Yup!  Less $2.99 butts and more $1.69 picnics and chicken.   I don't have any 'on sale' meat around here.  Occasionally I still treat myself to steak, but it's chuck eye which isn't bad in its own right.


----------



## diggingdogfarm (Jan 20, 2013)

GoinForBroke said:


> Occasionally I still treat myself to steak, but it's *chuck eye* which isn't bad in its own right.
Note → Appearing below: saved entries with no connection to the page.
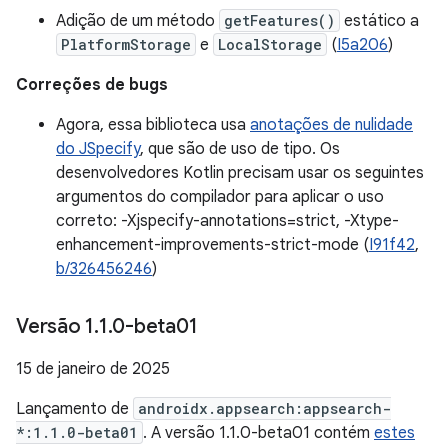
Adição de um método
getFeatures()
estático a
PlatformStorage
e
LocalStorage
(
I5a206
)
Correções de bugs
Agora, essa biblioteca usa
anotações de nulidade
do JSpecify
, que são de uso de tipo. Os
desenvolvedores Kotlin precisam usar os seguintes
argumentos do compilador para aplicar o uso
correto: -Xjspecify-annotations=strict, -Xtype-
enhancement-improvements-strict-mode (
I91f42
,
b/326456246
)
Versão 1
.
1
.
0-beta01
15 de janeiro de 2025
Lançamento de
androidx.appsearch:appsearch-
*:1.1.0-beta01
. A versão 1.1.0-beta01 contém
estes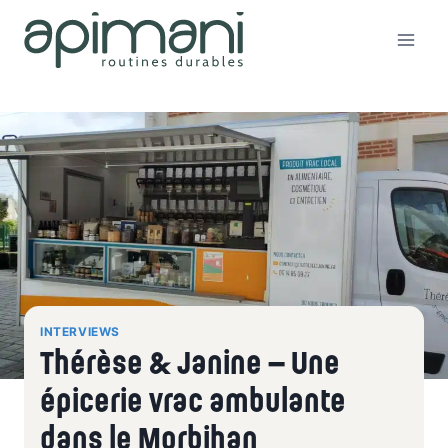
Aller
au
contenu
INTERVIEWS
Thérèse & Janine – Une
épicerie vrac ambulante
dans le Morbihan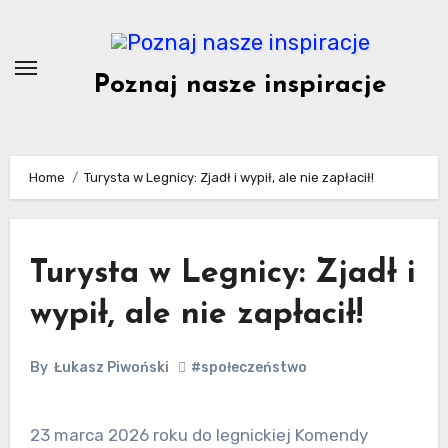
Skip
to
content
Poznaj nasze inspiracje
Home
Turysta w Legnicy: Zjadł i wypił, ale nie zapłacił!
Turysta w Legnicy: Zjadł i
wypił, ale nie zapłacił!
By
Łukasz Piwoński
#społeczeństwo
23 marca 2026 roku do legnickiej Komendy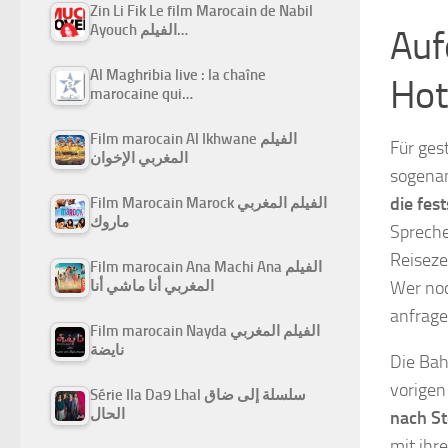
Zin Li Fik Le film Marocain de Nabil
Ayouch الفيلم…
Auf
Al Maghribia live : la chaîne
Hot
marocaine qui…
Film marocain Al Ikhwane الفيلم
Für ges
المغربي الإخوان
sogenan
die fes
Film Marocain Marock الفيلم المغربي
ماروك
Spreche
Reiseze
Film marocain Ana Machi Ana الفيلم
Wer noc
المغربي أنا ماشي أنا
anfrage
Film marocain Nayda الفيلم المغربي
نايضة
Die Bah
vorigen
Série Ila Da9 Lhal سلسلة إلى ضاق
الحال
nach St
mit ihr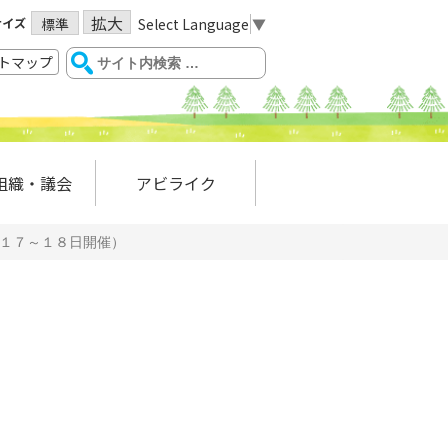
拡大
サイズ
Select Language
▼
標準
トマップ
組織・議会
アビライク
月１７～１８日開催）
Yep, nothing wrong with chuck eye.
They're usually a great deal.


~Martin


----------



## tamarockstar88 (Jan 21, 2013)

The kitchen I work in gets regular reports on food cost and projected prices for produce, dairy and livestock. The cost of meats has a lot of different factors in play. Weather conditions are the biggest factor, a drought from two years ago is going to cause the prices in beef and pork to go up. I've already noticed the inflation, but it's crazy that something from years before is now coming into play. Then other factors are simply just inflation of everything going up like it has been for years now. The fuel prices in particular for producing the product and shipping the product, surcharges on deliveries, even the cost of gas that you use to grill. Everyone has to make up the lost profit when these costs go up


----------



## moikel (Jan 21, 2013)

It affects my cooking decisions generally. Do a lot of braises of cheaper cuts that stretch over a few days in the winter. I don't order take away or take out as you guys call it, bad value all round. I travel to the cheaper suburbs if I can justify a bigger order.All my pork belly is bought off chinese butchers$ 2-3 a kg difference for a ten minute drive.Lamb has been stupid $ so I eat goat.

I buy chinese greens on the way to the bus stop after work for that nights dinner. I stay away from expensive bottled sauces to many chemicals anyway.

I have never bought salad dressing in my life!

I do eat nose to tail but for reasons other than just $. I think if you are raising & killing an animal you should eat as much of it you can.

Our economy has had its struggles but I have always been a bit judicious with $( a tight arse)


----------



## missed-em (Jan 21, 2013)

"Then from a house to an RV has meant downsizing further in both areas.Then from a house to an RV has meant downsizing further in both areas."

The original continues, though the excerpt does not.